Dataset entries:
▬▬▬▬▬▬
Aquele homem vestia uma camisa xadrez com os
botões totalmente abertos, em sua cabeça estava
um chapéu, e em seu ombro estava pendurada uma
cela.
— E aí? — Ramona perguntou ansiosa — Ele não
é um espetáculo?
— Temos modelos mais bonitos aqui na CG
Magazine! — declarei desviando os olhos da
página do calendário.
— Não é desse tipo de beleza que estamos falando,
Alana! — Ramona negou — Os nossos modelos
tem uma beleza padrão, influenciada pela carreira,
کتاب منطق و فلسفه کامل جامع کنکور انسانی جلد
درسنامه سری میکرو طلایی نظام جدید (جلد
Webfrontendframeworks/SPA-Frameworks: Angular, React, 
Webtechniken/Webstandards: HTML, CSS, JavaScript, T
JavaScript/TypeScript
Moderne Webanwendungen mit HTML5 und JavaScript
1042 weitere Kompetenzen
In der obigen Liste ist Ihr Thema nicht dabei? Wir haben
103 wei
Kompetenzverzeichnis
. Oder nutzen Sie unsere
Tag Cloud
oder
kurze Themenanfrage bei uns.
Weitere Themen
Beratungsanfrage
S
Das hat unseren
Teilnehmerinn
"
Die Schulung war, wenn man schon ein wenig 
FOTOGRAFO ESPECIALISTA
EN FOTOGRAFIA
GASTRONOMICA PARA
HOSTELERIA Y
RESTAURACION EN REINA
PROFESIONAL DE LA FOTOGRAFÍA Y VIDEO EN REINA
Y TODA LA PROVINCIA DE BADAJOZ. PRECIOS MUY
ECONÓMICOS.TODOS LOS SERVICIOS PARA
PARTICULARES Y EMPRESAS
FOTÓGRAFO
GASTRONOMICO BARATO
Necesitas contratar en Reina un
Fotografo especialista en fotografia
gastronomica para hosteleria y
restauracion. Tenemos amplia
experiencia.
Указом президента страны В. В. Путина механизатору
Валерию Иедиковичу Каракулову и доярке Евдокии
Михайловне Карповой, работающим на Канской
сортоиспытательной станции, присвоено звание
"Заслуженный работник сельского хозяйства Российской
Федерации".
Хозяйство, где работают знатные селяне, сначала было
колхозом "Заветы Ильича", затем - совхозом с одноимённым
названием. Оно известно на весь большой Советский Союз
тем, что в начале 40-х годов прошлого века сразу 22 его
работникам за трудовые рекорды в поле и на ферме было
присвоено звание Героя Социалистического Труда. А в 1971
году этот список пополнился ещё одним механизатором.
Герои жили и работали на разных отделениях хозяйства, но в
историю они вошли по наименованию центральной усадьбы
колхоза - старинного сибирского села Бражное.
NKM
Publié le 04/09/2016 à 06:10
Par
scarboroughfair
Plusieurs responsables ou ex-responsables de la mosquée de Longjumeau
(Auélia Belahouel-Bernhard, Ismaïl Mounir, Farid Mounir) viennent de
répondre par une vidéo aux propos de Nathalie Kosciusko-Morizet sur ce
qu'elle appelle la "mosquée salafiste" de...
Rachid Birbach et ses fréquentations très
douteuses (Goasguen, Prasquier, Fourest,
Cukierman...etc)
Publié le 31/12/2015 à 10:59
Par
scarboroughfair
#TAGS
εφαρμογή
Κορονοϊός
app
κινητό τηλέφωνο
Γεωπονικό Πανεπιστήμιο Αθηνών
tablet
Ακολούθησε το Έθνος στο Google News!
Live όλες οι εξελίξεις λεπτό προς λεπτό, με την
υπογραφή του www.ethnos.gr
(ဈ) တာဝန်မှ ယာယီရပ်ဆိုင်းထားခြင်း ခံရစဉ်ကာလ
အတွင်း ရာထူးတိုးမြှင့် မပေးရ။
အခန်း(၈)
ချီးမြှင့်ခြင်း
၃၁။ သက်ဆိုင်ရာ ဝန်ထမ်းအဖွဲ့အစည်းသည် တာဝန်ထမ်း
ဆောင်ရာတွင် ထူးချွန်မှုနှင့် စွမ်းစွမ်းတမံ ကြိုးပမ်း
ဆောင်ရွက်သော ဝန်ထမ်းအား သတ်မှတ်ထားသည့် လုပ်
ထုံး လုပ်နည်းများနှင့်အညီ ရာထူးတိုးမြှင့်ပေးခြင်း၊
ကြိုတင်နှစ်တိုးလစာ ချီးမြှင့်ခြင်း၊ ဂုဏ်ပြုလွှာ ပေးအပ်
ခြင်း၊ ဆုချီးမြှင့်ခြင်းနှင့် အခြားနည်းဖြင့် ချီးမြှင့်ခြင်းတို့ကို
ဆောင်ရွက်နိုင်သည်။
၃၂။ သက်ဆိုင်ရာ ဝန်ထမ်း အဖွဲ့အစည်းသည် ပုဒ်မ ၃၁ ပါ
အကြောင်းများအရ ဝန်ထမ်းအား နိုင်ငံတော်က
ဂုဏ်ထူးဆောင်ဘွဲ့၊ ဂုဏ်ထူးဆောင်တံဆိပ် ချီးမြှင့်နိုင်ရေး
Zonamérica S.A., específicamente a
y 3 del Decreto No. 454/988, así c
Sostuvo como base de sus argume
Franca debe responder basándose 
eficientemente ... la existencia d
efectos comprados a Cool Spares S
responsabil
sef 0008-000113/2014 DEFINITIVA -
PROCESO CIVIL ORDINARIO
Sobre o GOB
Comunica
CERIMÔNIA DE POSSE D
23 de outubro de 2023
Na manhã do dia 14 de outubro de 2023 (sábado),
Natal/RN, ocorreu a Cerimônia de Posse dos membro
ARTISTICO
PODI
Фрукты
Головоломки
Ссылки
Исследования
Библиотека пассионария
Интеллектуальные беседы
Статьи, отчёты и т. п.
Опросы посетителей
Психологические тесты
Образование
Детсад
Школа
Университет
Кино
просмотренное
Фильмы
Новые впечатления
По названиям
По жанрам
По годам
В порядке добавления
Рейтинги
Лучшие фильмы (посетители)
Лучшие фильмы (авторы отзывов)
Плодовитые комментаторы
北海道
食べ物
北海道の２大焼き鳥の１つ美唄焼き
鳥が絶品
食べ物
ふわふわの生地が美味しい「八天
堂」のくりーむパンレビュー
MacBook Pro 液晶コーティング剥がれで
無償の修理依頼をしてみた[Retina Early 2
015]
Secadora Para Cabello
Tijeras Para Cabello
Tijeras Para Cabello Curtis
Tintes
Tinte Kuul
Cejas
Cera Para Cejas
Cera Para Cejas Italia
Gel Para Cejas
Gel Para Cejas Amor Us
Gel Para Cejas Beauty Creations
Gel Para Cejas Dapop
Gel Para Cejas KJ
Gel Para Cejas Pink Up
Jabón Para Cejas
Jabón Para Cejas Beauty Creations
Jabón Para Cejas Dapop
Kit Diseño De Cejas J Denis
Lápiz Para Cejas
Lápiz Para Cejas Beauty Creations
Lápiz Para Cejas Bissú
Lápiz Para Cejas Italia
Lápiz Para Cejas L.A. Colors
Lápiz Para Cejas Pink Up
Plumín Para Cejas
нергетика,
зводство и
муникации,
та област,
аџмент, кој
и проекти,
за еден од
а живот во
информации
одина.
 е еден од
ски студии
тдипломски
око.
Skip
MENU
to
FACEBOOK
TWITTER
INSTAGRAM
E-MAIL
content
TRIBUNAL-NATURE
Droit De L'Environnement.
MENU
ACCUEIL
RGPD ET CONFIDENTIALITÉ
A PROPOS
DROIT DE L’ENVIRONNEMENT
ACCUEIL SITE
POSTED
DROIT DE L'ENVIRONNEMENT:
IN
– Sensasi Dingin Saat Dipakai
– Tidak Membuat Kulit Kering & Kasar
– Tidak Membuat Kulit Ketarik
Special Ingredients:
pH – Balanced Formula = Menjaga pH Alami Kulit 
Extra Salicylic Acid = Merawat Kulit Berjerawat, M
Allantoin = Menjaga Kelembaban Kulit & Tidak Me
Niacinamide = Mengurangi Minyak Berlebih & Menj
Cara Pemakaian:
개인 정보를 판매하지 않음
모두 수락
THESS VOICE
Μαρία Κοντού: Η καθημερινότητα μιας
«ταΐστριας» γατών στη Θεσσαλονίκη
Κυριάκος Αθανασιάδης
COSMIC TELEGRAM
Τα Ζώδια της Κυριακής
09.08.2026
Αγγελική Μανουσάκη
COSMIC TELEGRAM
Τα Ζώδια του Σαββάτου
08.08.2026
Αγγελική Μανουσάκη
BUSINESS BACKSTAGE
▬▬▬▬▬▬
HOW TO COMPLETE THIS TASK |
Filter the entries above and copy only the lines that hold "было".

OUTPUT OF THE TASK |
Хозяйство, где работают знатные селяне, сначала было
работникам за трудовые рекорды в поле и на ферме было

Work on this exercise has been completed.